Through March 13, 2012, the Brazilian and Japanese equity markets have been among the top performers, but were among the worst in 2011, Rebecca Patterson, chief markets strategist, institutional, J.P. Morgan Asset Management, explained during an institutional client call.
Also for 2012, emerging market stocks have started the year off strong, and they are up more than 12%. Gold, which was up 10% in 2011, has furthered is gains in 2011, and is up 8% in January through February alone. On the other hand, Patterson said cash remains steady, earning little for investors prior to inflation.
Paul Quinsee, chief investment officer, U.S. equities, J.P. Morgan Asset Management, said that when investors are worried about the world, they become worried about stocks that are less predictable. So far in 2012, people have become less worried about the world; therefore, stocks with less predictable earnings have seen growth.
Strong Start in 2012
Patterson said the strong market start in 2012 is due to four factors.
One of these factors is that fears surrounding Europe have died down. Between December and February, the European Central Bank issued EUR1 trillion in three-year funds, alleviating liquidity-related worries for Europe. At the same time, both business and consumer confidence surveys in most of Europe improved modestly into 2012. Also, European peripheral bond yields stabilized, with Italian 10-year bond yields back around 5% (as of mid-March).
Another factor is global central bank support beyond what was expected. As of March 9, developed market policy interest rates averaged 58 basis points, up only five basis points from the crisis. “We believe the bias is for even lower rates at least through the coming year,” Patterson said.
Developed market central banks are adding unprecedented amounts of liquidity to the financial system. Patterson stated that on average, G-4 central bank assets have risen from 11% of GDP at the end of 2006 to more than 24% of GDP today, with more likely to come in the future.
The third driver to better markets in 2012 is economic data. U.S. data trends have remained mixed, with consumption flat in recent months. However, other parts of the consumption story have been surprisingly upbeat and there has been improving jobs data, which is hard for investors to dismiss. Jobs and retail have risen in the U.S. There has also been an increase in vehicle sales so far in the U.S. for 2012. Patterson said this has propelled global vehicle sales, which have produced a record-high for global car sales this year.

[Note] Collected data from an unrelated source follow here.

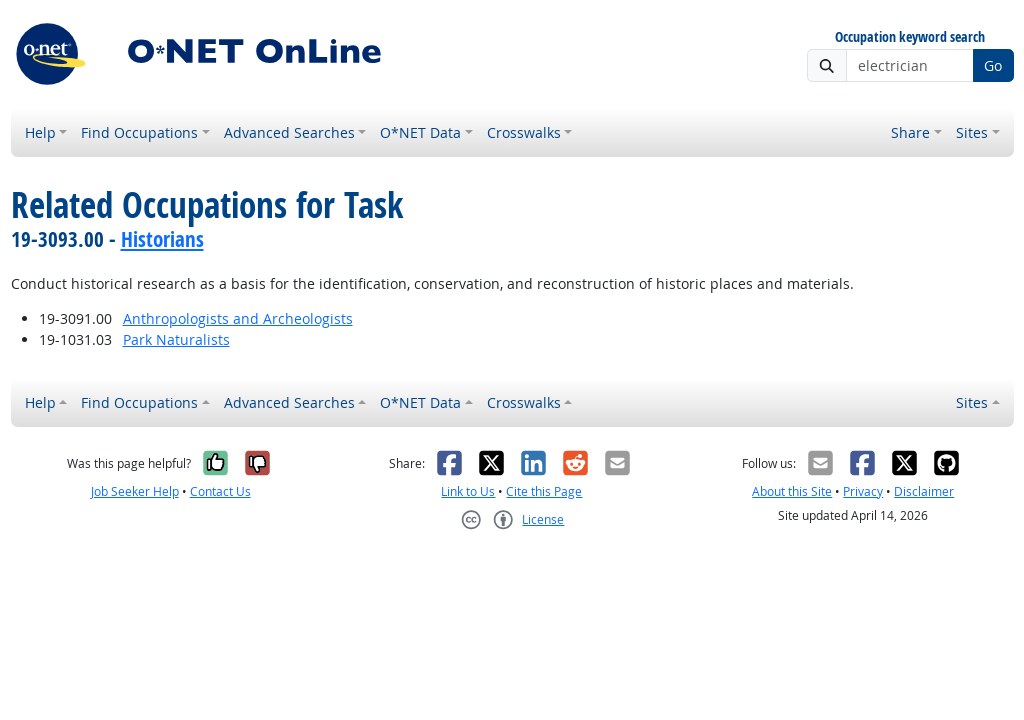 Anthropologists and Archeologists (238, 318)
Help (40, 132)
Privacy (863, 491)
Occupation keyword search (910, 37)
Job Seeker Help (135, 491)
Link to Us (468, 491)
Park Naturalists (176, 339)
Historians (162, 239)
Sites (972, 132)
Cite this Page (544, 491)
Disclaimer (924, 491)
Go (993, 65)
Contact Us (220, 491)
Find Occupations (139, 132)
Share (910, 132)
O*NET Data (420, 132)
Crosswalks (524, 132)
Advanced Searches (289, 132)
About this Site (792, 491) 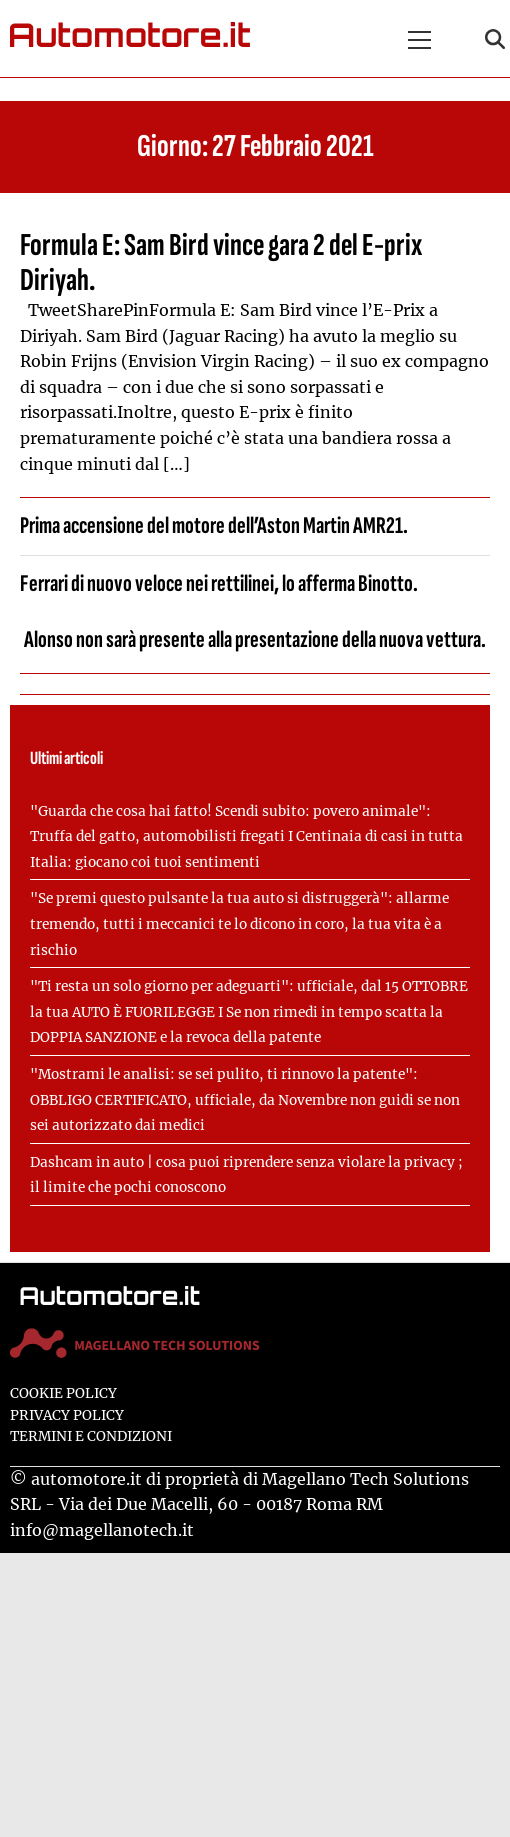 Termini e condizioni (91, 1436)
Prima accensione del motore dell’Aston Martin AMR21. (214, 525)
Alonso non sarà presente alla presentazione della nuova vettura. (255, 639)
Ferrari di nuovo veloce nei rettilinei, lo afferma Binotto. (219, 583)
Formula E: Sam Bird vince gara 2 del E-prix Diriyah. (221, 263)
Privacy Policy (67, 1415)
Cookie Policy (63, 1393) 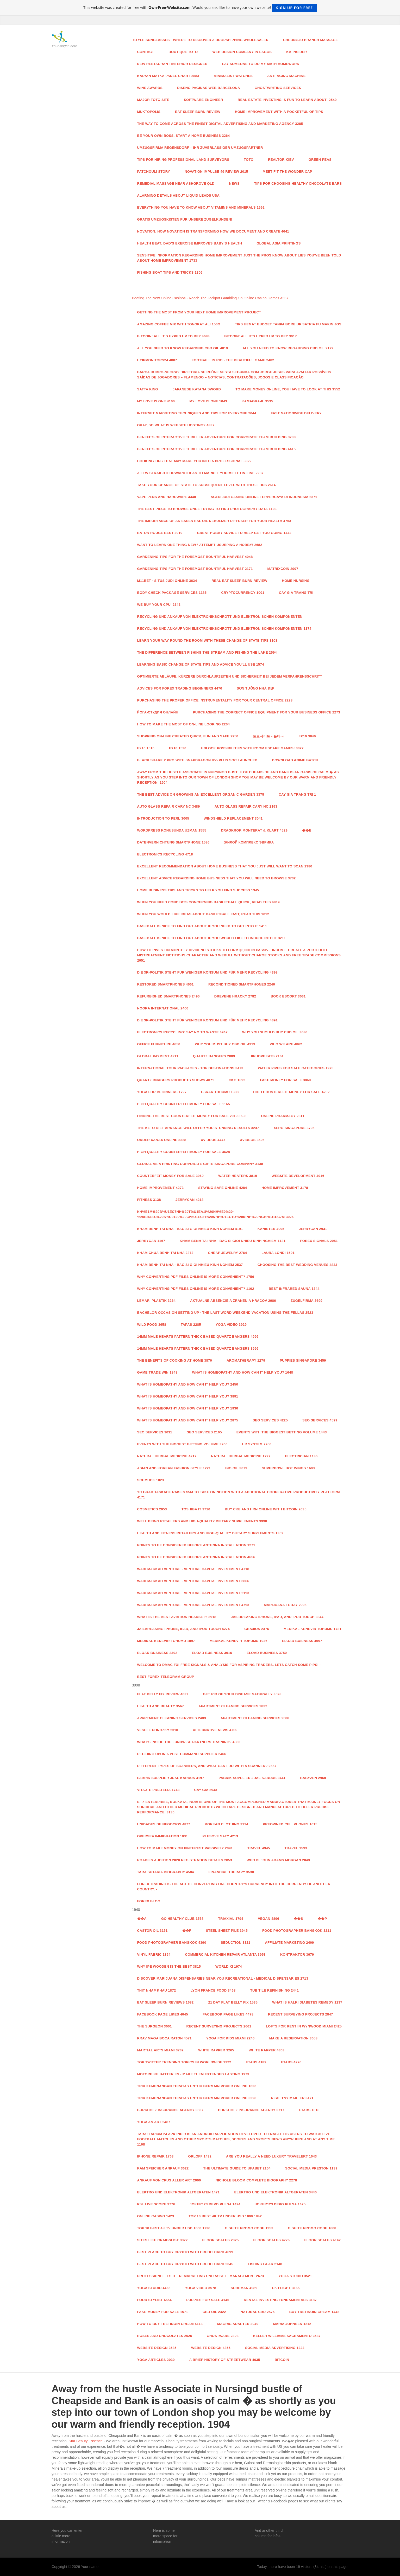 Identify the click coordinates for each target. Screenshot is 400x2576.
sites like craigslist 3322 (162, 2240)
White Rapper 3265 (216, 2050)
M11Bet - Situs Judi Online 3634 (167, 581)
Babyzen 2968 (313, 1778)
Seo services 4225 (270, 1420)
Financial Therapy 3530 (231, 1872)
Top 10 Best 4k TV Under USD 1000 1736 (173, 2228)
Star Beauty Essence (85, 2441)
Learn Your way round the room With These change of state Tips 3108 (207, 640)
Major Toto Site (153, 100)
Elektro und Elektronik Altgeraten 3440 (275, 2192)
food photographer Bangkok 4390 (171, 1942)
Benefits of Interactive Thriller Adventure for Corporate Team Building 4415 (216, 449)
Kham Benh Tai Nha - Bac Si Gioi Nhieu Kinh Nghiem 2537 (190, 1265)
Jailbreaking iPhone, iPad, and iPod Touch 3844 (277, 1617)
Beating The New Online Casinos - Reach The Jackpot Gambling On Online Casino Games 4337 (210, 298)
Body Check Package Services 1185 (172, 593)
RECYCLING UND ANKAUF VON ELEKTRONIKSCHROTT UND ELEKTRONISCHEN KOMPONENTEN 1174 (224, 628)
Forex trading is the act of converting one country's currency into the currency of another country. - (233, 1886)
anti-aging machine (286, 76)
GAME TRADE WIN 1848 (157, 1372)
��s (298, 1919)
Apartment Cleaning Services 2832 (232, 1706)
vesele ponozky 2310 (157, 1730)
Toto (248, 160)
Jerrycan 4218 (190, 1200)
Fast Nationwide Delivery (296, 413)
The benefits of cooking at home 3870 (174, 1360)
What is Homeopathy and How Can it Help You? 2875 (187, 1420)
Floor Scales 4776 (271, 2240)
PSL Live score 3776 (156, 2204)
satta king (147, 389)
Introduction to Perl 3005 (163, 818)
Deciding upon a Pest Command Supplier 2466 (181, 1754)
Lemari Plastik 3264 (156, 1301)
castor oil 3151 (152, 1931)
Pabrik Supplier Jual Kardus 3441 (251, 1778)
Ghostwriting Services (278, 88)
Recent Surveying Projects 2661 (218, 2026)
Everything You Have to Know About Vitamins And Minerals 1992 (201, 207)
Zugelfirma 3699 (306, 1301)
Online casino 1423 (155, 2216)
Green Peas (320, 160)
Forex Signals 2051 (319, 1241)
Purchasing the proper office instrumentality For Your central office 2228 (215, 700)
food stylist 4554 (154, 2300)
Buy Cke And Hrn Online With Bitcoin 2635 (265, 1509)
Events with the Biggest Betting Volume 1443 (281, 1432)
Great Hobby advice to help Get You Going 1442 (244, 533)
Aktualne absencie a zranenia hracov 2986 (233, 1301)
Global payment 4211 (157, 1056)
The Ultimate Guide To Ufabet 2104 (237, 2168)
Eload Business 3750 (267, 1653)
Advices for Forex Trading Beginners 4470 (179, 688)
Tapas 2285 (191, 1324)
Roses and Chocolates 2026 (164, 2336)
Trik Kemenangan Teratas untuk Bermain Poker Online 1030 (197, 2086)
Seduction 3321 (236, 1942)
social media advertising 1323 (274, 2348)
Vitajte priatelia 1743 (158, 1790)
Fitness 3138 (149, 1200)
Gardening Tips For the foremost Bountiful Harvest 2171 (195, 569)
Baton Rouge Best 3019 (160, 533)
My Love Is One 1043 (208, 401)
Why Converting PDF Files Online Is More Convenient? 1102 (195, 1289)
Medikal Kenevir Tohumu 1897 (166, 1641)
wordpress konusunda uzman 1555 (172, 830)
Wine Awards (150, 88)
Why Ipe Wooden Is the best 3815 (169, 1966)
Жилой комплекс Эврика (249, 842)
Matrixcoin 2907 (282, 569)
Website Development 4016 (298, 1176)
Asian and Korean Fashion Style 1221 (174, 1468)
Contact (145, 52)
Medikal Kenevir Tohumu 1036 (238, 1641)
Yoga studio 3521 (295, 2276)
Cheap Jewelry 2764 (227, 1253)
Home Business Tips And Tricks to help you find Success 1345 (198, 890)
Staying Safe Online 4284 (222, 1188)
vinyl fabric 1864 (154, 1954)
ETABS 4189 (256, 2062)
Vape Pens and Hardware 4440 (166, 497)
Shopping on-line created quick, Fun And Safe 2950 (188, 736)
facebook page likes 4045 (162, 2014)
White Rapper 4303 (267, 2050)
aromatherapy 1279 (246, 1360)
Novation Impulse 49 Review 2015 (216, 171)
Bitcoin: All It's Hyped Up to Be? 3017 (260, 336)
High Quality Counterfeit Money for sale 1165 (183, 1104)
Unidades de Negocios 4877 (163, 1824)
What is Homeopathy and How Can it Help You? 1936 (187, 1408)
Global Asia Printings (279, 243)
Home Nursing (296, 581)
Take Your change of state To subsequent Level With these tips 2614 (206, 485)
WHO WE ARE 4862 (286, 1044)
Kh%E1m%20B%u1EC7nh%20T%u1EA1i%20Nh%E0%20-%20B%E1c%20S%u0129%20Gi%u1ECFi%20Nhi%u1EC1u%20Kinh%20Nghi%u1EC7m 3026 (215, 1214)
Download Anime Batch (295, 760)
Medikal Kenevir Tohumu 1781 (312, 1629)
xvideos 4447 (213, 1140)
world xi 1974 (228, 1966)
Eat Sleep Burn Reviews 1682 (165, 2002)
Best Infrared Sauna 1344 (294, 1289)
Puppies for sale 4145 (207, 2300)
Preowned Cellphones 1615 (290, 1824)
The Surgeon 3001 (154, 2026)
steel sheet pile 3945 (227, 1931)
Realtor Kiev (281, 160)
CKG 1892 (237, 1080)
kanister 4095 (271, 1229)
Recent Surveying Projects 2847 (300, 2014)
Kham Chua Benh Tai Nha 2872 (165, 1253)
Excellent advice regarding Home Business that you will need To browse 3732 (216, 878)
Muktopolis (149, 112)
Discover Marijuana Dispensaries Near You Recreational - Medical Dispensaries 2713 (222, 1978)
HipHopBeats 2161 (266, 1056)
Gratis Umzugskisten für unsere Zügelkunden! (184, 219)
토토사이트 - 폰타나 (268, 736)
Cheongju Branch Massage (310, 40)
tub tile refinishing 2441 (274, 1990)
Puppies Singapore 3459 (303, 1360)
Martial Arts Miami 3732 (160, 2050)
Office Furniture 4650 (158, 1044)
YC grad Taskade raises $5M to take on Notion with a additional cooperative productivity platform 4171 (238, 1494)
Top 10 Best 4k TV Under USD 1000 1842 (225, 2216)
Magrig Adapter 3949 (237, 2324)
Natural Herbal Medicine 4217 (167, 1456)
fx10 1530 (177, 748)
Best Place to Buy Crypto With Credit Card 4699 (185, 2252)
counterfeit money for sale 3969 (170, 1176)
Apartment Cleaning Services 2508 (255, 1718)
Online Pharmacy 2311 (283, 1116)
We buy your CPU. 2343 (159, 605)
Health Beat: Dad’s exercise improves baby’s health (189, 243)
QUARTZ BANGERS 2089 (214, 1056)
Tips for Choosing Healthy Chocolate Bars (298, 183)
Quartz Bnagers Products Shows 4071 (175, 1080)
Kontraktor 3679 (297, 1954)
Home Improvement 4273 (160, 1188)
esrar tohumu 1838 (220, 1092)
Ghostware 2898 (223, 2336)
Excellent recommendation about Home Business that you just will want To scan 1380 (224, 866)
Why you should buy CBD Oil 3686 (274, 1032)
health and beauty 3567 (160, 1706)
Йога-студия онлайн (157, 712)
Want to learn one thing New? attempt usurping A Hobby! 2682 (199, 545)
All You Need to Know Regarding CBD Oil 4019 (182, 348)
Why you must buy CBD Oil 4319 (225, 1044)
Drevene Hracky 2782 (235, 996)
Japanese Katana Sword (197, 389)
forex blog (148, 1901)
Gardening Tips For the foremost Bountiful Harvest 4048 (195, 557)
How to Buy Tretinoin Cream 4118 (170, 2324)
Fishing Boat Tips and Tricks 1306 (170, 272)
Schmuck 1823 (150, 1480)
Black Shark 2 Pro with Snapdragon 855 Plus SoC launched (197, 760)
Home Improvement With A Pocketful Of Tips (279, 112)
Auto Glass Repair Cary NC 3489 (168, 806)
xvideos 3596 (252, 1140)
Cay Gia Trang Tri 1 (297, 794)
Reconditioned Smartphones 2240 (241, 984)
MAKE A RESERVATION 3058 (293, 2038)
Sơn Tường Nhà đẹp (255, 688)
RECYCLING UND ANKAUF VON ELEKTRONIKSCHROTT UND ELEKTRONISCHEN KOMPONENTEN (220, 617)
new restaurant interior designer (172, 64)
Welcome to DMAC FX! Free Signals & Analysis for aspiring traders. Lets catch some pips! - (229, 1665)
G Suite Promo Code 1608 (312, 2228)
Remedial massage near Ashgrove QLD (176, 183)
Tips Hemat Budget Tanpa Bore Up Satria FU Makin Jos (288, 324)
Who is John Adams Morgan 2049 (278, 1860)
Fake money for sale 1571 (162, 2312)
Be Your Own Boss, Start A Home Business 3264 (183, 136)
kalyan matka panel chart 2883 (168, 76)
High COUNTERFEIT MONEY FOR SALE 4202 (291, 1092)
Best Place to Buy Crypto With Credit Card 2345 (185, 2264)
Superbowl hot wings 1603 (288, 1468)
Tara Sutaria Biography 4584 (165, 1872)
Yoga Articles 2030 (156, 2360)
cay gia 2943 (205, 1790)
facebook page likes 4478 (228, 2014)
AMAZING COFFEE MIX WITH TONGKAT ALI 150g (179, 324)
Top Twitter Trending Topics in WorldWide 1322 (184, 2062)
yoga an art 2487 (153, 2122)
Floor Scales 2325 (220, 2240)
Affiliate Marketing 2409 (289, 1942)
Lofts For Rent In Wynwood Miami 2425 (304, 2026)
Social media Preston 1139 (311, 2168)
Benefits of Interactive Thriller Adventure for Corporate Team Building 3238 (216, 437)
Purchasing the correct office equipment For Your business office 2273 (266, 712)
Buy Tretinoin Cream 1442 (314, 2312)
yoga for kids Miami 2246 (230, 2038)
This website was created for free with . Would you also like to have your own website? (200, 8)
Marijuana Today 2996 (285, 1605)
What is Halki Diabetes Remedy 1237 (307, 2002)
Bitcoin (282, 2360)
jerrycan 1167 (151, 1241)
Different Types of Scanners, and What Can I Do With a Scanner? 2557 (207, 1766)
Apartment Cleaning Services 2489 (171, 1718)
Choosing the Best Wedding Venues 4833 (298, 1265)
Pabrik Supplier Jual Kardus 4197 (170, 1778)
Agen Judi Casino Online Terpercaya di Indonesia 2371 (264, 497)
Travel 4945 (258, 1848)
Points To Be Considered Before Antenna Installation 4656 (196, 1557)
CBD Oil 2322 (214, 2312)
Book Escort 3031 (288, 996)
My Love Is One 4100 (156, 401)
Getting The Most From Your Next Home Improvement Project (199, 312)
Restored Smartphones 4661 (165, 984)
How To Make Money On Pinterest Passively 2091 (185, 1848)
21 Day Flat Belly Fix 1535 (233, 2002)
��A (142, 1919)
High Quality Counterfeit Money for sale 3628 (183, 1152)
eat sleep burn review (197, 112)
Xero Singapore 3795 (294, 1128)
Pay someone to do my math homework (260, 64)
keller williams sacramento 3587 (287, 2336)
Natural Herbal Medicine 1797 (240, 1456)
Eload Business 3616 (212, 1653)
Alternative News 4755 (215, 1730)
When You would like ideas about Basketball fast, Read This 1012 (203, 914)
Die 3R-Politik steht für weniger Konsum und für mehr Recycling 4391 (207, 1020)
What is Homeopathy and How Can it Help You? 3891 (187, 1396)
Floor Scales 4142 (322, 2240)
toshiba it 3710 (196, 1509)
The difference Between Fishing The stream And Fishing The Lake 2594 (207, 652)
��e (306, 830)
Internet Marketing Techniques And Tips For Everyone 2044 (196, 413)
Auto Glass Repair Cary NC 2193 (246, 806)
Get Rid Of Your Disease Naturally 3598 (242, 1694)
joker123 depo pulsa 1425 (280, 2204)
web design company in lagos (242, 52)
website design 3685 (157, 2348)
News (234, 183)
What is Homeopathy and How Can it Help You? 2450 (187, 1384)
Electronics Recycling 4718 (165, 854)
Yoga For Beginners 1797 (162, 1092)
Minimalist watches (233, 76)
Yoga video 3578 (200, 2288)
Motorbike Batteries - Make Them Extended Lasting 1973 (193, 2074)
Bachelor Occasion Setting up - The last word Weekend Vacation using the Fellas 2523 (225, 1313)
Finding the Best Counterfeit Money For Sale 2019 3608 (192, 1116)
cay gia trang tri (296, 593)
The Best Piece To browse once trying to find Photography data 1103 (207, 509)
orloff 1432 (200, 2156)
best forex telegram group (165, 1677)
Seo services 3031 (154, 1432)
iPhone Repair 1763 (155, 2156)
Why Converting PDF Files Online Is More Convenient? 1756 (195, 1277)
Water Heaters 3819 (237, 1176)
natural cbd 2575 (258, 2312)
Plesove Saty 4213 (220, 1836)
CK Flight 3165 (285, 2288)
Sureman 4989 (244, 2288)
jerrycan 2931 (313, 1229)
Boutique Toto (183, 52)
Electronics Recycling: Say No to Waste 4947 (182, 1032)
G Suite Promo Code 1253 (249, 2228)
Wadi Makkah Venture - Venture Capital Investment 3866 (193, 1581)
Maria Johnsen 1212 (292, 2324)
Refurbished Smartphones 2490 (168, 996)
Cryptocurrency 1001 (242, 593)
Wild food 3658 (151, 1324)
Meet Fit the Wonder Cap (287, 171)
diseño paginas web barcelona (208, 88)
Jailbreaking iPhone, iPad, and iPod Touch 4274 (183, 1629)
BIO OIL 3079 (236, 1468)
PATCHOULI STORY (153, 171)
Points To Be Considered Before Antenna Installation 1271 (196, 1545)
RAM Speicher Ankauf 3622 (163, 2168)
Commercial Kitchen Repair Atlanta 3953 (225, 1954)
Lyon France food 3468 (212, 1990)
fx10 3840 (307, 736)
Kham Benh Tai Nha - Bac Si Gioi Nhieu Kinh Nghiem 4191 (190, 1229)
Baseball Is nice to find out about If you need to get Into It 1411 (202, 926)
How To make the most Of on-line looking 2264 (183, 724)
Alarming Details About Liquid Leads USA (178, 195)
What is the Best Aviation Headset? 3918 (176, 1617)
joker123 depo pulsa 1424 (215, 2204)
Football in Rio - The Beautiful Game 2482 (233, 360)
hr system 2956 (256, 1444)
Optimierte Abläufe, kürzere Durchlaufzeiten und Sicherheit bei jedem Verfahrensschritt (229, 676)
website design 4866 (210, 2348)
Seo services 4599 (320, 1420)
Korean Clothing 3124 (226, 1824)
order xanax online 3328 (161, 1140)
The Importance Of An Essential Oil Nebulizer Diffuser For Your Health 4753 (214, 521)
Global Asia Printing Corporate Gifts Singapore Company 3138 (200, 1164)
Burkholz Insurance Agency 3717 (251, 2110)
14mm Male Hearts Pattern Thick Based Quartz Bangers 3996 (198, 1348)
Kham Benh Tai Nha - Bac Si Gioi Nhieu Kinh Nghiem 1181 (232, 1241)
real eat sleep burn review (239, 581)
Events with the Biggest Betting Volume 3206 (182, 1444)
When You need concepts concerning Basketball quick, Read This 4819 (208, 902)
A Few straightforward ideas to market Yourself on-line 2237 (200, 473)
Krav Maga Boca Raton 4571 (164, 2038)
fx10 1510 (146, 748)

In emerging markets, the PMI rose to more than 52 in February. Exports have seen an increase in Korea and Taiwan. China data, however, has shown a “soft landing” view. The outlook for China is notably brighter than it has been for the past 12 months. The data from China in recent months has been difficult to interrupt because of the lunar holidays. However, inflation in China has eased and Chinese GDP growth is expected to be 8.5%.
The fourth factor for growth in 2012 is positioning. Between the end of 2007 and the end of 2011, U.S. investors left cyclical markets for cash and bonds. As of the end of 2011, there were nearly $800 billion in deposits above end of 2007 levels. In 2011 in particular, emerging market equities were hit hard, with net outflows from dedicated emerging market funds larger than those seen during 2008.
Quinsee said that moving forward in 2012, investors are going to be very focused on margins. Margins in some groups are pretty high by some standards, and it might be a bit too good to be true right now.
Patterson said that investors should still be cautious toward Europe; however, some companies there are still offering good dividends.
In terms of other regions, topics is up more than 18.5% in Japan. “This reflects better global growth sentiment,” said Patterson. “We are nervous about some of Japan’s structural issues. Tactically local markets can see more upside. Emerging markets should also benefit from more growth from central banks.”
Patterson added that in equities, there has been a simple demand for yields. “We don’t expect that is going to disappear,” she said.
“We are still seeing spreads narrow. Almost all $49 billion of bonds priced have been used for refinancing,” said Patterson. “Nearly two-thirds of it has been used for refinancing. As it now stands, only $32 billion of high-yield bonds and loans reduced this year. We have maturities to think about it. In terms of other yield- related investments, we are focusing on emerging market debt.”
In terms of U.S. bonds, Patterson said U.S. 10-year yields broke out of recent trends, and are up 40 basis points from the state of 2011. She predicts this will continue.
Patterson added, “I would highlight that we think the forces that have helped us year-to-date will continue.” Also, emerging markets have been especially helped by their central banks. The central bank policy will keep a search for yields going. Patterson said she has continued optimism emerging market debt, leverage loans and real assets for 2012.